SOLID: Single Responsibility Principle

Object Oriented Design Principles

A good design is most important step of Software Development life cycle, and to have a good design we must follow some set of guidelines. According to Robert Martin in “Agile Software Development: Principles, Patterns, and Practices” there are 3 main reasons of bad design that should be avoided:

  1. Rigidity – System is hard to change, because it affects many part of the system.
  2. Fragility – Change to a part affects an unexpected part of the system.
  3. Immobility – A module is hard to reuse in other System because it cannot be disentangled from the current System.

SOLID Principles

To solve these problems there is principle called SOLID. It consist of 5 components:

  1. S – Single Responsibility Principle
  2. O – Open Close Principle
  3. L – Liskov’s Substitution Principle
  4. – Interface Segregation Principle
  5. D – Dependency Inversion Principle

We will talk about each of them with example.

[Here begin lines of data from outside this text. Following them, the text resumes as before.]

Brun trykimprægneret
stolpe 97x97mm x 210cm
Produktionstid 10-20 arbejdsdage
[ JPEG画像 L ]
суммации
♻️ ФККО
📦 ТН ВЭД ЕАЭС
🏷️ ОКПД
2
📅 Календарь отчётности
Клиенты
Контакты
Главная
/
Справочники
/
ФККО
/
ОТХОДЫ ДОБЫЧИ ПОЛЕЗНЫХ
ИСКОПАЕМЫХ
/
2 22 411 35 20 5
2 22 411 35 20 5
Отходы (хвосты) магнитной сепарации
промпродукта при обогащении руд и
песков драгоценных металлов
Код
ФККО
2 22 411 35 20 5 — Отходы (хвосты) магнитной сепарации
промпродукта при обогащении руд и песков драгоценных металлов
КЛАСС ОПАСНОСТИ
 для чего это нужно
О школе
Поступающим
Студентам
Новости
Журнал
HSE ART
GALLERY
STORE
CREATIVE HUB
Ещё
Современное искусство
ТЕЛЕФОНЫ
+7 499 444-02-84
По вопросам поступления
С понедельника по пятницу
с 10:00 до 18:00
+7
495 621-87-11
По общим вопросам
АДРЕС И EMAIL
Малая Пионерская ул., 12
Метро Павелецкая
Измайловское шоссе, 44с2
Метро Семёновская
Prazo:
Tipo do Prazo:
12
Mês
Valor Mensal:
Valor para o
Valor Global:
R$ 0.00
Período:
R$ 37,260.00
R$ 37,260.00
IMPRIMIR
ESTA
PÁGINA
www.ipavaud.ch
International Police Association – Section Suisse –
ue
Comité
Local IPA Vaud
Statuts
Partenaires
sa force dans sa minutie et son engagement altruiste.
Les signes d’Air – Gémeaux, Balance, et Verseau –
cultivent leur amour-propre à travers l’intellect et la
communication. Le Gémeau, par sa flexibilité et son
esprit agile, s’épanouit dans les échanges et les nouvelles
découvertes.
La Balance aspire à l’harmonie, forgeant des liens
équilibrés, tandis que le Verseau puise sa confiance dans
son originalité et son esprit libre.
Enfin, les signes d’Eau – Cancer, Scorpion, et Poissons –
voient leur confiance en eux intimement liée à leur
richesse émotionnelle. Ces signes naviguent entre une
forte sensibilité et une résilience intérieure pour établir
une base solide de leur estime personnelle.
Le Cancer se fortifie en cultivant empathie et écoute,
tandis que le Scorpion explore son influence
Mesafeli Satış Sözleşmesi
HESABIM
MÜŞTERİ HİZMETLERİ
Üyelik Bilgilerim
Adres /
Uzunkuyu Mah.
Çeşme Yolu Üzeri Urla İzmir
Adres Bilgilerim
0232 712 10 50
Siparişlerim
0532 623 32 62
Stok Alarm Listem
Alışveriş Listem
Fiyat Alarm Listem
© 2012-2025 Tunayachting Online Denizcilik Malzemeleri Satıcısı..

1. Single Responsibility Principle

A Class should have only one reason to change

Like we have a class for Report Management like this:

class Report {
  public void setTitle(String title) {
    // Set the title
  }
  
  public void setContent(String content) {
    // Set content
  }
  
  public String getTitle() {
    // return the title
  }
  
  public String getContent() {
    // return content
  }
  
  public void printReport() {
    // Print report
  }
}

At first it looks good, but this class can be change for two reason. First, the contents of report can change and second the printing logic can change. So these are two different responsibilities one is business logic and second one is representation logic and they must be separated according to SRP.

There are chances that if we change the business logic the representational logic will also change.

class Report {
  public void setTitle(String title) {
    // Set the title
  }
  
  public void setContent(String content) {
    // Set content
  }
  
  public String getTitle() {
    // return the title
  }
  
  public String getContent() {
    // return content
  }
}

interface PrintableReport {
  public void printReport(Report report);
}

// Different representation logics

class TextPrint implements PrintableReport {
  
  public void printReport(Report report) {
    System.out.print(report.getTitle() + report.getContent());
  }
}

class HTMLPrint implements PrintableReport {
  
  public void printReport(Report report) {
    System.out.print("<html><head><title>" + report.getTitle() + "</title></head><body>" + report.getContent() + "</body></html>");
  }
}

 

Now the Business logic and Representational logic are in different class. It will minimize the coupling and it is bad design to couple two different logics, also we can add new Representational logic easily without modifying our business logic. Now each class has only single responsibility.

This principle also helps to identify the classes of the system and designing class diagrams such that change in any functionality only affects the class diagram of classes responsible for that functionality (Reducing the rework).